Gegen diese Ohnmacht, sagt sie, helfe Organisierung, aber eben auch solche Demos. »Der Großteil der Bevölkerung ist gegen den Krieg. Hier merkt man, dass man nicht allein damit ist.« Als die Veranstaltung fast an ihrem Ende angekommen ist, lässt ein junger Aktivist an einer Brücke im Hafen einen Panzer aus Pappe herunter. Eine Fahnenstange schlägt nach ihm, der Papppanzer zerbricht unter dem Gejohle der Menge. Aus seinem Inneren kommen keine Granaten, dafür Konfetti.

»Wenn Beschäftigte vor der Wahl stehen, ob sie nun Waffen produzieren oder ihre Lebensgrundlage verlieren, hilft Moralisieren nicht weiter.«

Kay Jäger Abgeordneter der Linken in der Hamburger Bürgerschaft

Nach dem Wochenende wird man in Zeitungen von der Freundlichkeit und Offenheit lesen können, mit der Soldat*innen der Bundeswehr in Hamburg begrüßt worden seien. Das ist ein Teil der Wahrheit. Die Spannungen mit Russland haben manche Bürger*innen verängstigt und sie bewusst werden lassen, dass es Schutz durch eine funktionierende Bundeswehr geben sollte. Aber es gibt auch Menschen, die es anders sehen.

Am Samstag, dem letzten Tag der Übung, donnern Bundeswehr-Hubschrauber in niedriger Höhe über den Hafen. Unter ihnen wird ein »Massenanfall von Verletzten« simuliert. Eine Radfahrerin hält an, blickt nach oben und fragt den Reporter: »Sind die vom Militär?« Als sie die Bestätigung bekommt, sagt sie nur »krass« – aber nicht so, als fände sie das beeindruckend. Eher so, als hoffe sie, dass solche Bilder nicht zur Gewohnheit werden.

Kay Jäger steht vor dem Eingang des Hafenbetreibers HHLA und nimmt mit einem Pressemitarbeiter der Partei ein Video auf. Mit anderen Abgeordneten zusammen hat er der Übung beigewohnt.

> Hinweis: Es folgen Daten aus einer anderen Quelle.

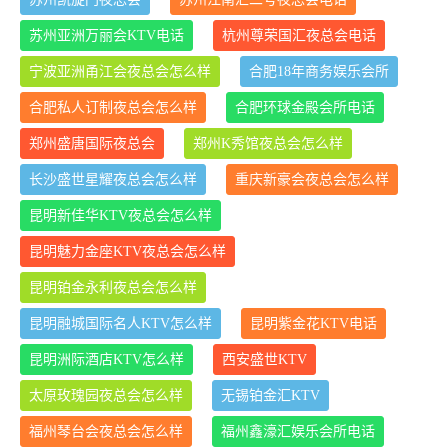
苏州亚洲万丽会KTV电话
杭州尊荣国汇夜总会电话
宁波亚洲甬江会夜总会怎么样
合肥18年商务娱乐会所
合肥私人订制夜总会怎么样
合肥环球金殿会所电话
郑州盛唐国际夜总会
郑州K秀馆夜总会怎么样
长沙盛世星耀夜总会怎么样
重庆新豪会夜总会怎么样
昆明新佳华KTV夜总会怎么样
昆明魅力金座KTV夜总会怎么样
昆明铂金永利夜总会怎么样
昆明融城国际名人KTV怎么样
昆明紫金花KTV电话
昆明洲际酒店KTV怎么样
西安盛世KTV
太原玫瑰园夜总会怎么样
无锡铂金汇KTV
福州琴台会夜总会怎么样
福州鑫濠汇娱乐会所电话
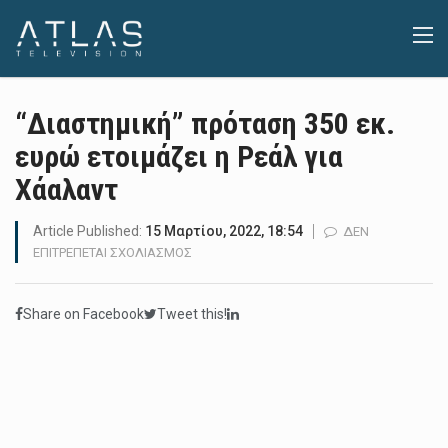
“Διαστημική” πρόταση 350 εκ.
ευρώ ετοιμάζει η Ρεάλ για
Χάαλαντ
Article Published:
15 Μαρτίου, 2022, 18:54
ΔΕΝ
ΣΤΟ
ΕΠΙΤΡΈΠΕΤΑΙ ΣΧΟΛΙΑΣΜΌΣ
“ΔΙΑΣΤΗΜΙΚΉ”
ΠΡΌΤΑΣΗ
Share on Facebook
Tweet this!
350
ΕΚ.
ΕΥΡΏ
ΕΤΟΙΜΆΖΕΙ
Η
ΡΕΆΛ
ΓΙΑ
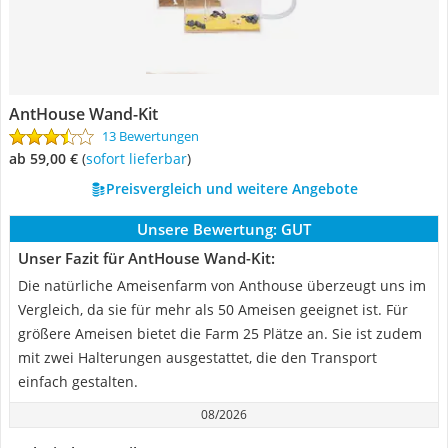
AntHouse Wand-Kit
13 Bewertungen
ab 59,00 €
(
Sofort lieferbar
)
Preisvergleich und weitere Angebote
Unsere Bewertung:
GUT
Unser Fazit für AntHouse Wand-Kit:
Die natürliche Ameisenfarm von Anthouse überzeugt uns im
Vergleich, da sie für mehr als 50 Ameisen geeignet ist. Für
größere Ameisen bietet die Farm 25 Plätze an. Sie ist zudem
mit zwei Halterungen ausgestattet, die den Transport
einfach gestalten.
08/2026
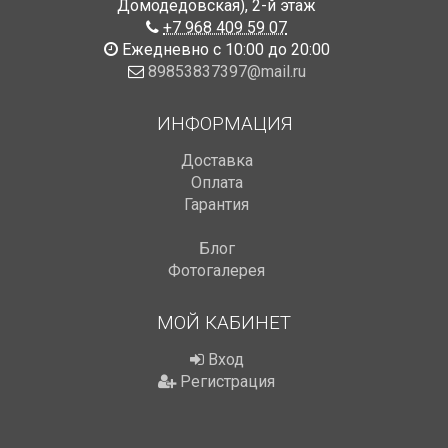
Домодедовская)
,
2-й этаж
+7 968 409 59 07
Ежедневно с 10:00 до 20:00
89853837397@mail.ru
ИНФОРМАЦИЯ
Доставка
Оплата
Гарантия
Блог
Фотогалерея
МОЙ КАБИНЕТ
Вход
Регистрация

Nachdem die Szene im Kasten ist, steigt er in seinen Bus. Gerade will er los, da sieht er seinen Vater auf dem E-Bike. Aus Buchholz in der Nordheide ist er nach Hamburg gefahren, zum Heimspiel des FC St. Pauli. In norddeutschem Schnack wechseln sie ein paar Worte, zum Abschied sagt er zu seinem Vater: »Iss ’ne Wurst für mich mit«. Dann setzt er sich in den Bus und fährt in seinen Feierabend. Raus aus dem Hafen, über dem noch immer die Rotorblätter der Helikopter kreisen.